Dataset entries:
== Segment start ==

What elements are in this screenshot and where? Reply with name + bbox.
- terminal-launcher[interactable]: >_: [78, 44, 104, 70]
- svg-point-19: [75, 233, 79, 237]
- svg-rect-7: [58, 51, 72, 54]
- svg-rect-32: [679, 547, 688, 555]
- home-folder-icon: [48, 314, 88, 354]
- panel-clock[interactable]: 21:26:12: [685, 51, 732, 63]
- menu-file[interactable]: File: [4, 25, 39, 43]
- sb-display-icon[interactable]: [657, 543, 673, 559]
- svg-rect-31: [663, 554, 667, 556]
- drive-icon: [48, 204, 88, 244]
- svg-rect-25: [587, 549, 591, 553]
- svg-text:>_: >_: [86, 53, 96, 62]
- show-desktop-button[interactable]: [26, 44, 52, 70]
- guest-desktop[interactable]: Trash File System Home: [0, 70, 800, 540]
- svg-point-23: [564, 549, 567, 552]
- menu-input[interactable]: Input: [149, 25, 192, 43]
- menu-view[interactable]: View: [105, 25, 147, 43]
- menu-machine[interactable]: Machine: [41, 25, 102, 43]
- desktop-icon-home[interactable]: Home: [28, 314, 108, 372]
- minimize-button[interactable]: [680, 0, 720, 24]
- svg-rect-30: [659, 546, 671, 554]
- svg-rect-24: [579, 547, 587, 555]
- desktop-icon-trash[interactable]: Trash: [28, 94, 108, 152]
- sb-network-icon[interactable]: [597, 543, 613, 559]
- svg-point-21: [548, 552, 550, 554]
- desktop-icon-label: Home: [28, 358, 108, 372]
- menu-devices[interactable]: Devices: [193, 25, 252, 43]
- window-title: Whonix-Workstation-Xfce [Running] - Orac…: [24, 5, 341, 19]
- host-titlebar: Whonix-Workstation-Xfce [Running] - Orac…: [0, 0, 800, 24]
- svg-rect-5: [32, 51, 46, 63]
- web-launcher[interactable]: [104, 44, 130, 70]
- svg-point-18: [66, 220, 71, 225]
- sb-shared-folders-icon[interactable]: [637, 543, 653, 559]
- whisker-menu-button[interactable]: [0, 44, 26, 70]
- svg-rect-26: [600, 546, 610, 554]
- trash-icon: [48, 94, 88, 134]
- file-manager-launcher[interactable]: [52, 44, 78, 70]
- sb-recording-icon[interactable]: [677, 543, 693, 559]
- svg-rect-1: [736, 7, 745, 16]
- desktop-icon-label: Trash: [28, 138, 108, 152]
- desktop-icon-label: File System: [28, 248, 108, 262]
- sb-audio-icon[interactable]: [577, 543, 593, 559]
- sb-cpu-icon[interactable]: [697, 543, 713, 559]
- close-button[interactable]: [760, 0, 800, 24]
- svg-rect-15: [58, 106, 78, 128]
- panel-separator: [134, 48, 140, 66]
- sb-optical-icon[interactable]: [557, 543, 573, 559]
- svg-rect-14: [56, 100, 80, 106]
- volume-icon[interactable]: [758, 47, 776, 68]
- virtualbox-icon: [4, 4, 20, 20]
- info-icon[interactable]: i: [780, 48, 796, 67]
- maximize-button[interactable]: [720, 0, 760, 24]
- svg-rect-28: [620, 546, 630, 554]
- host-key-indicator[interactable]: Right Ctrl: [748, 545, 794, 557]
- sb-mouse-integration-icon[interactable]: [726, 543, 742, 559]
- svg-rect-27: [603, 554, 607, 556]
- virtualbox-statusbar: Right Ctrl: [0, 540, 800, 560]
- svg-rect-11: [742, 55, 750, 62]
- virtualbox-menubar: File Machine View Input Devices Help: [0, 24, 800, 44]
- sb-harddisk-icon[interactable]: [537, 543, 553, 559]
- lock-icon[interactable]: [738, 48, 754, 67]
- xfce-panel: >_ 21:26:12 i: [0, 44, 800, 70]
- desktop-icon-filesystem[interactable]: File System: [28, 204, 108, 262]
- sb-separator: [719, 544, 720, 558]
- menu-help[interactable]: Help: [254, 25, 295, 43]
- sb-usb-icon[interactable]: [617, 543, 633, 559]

== Segment end ==

■ What is needed
Within the data above, pick out all lines holding the word "Input".

■ Result of this task
- menu-input[interactable]: Input: [149, 25, 192, 43]
- virtualbox-menubar: File Machine View Input Devices Help: [0, 24, 800, 44]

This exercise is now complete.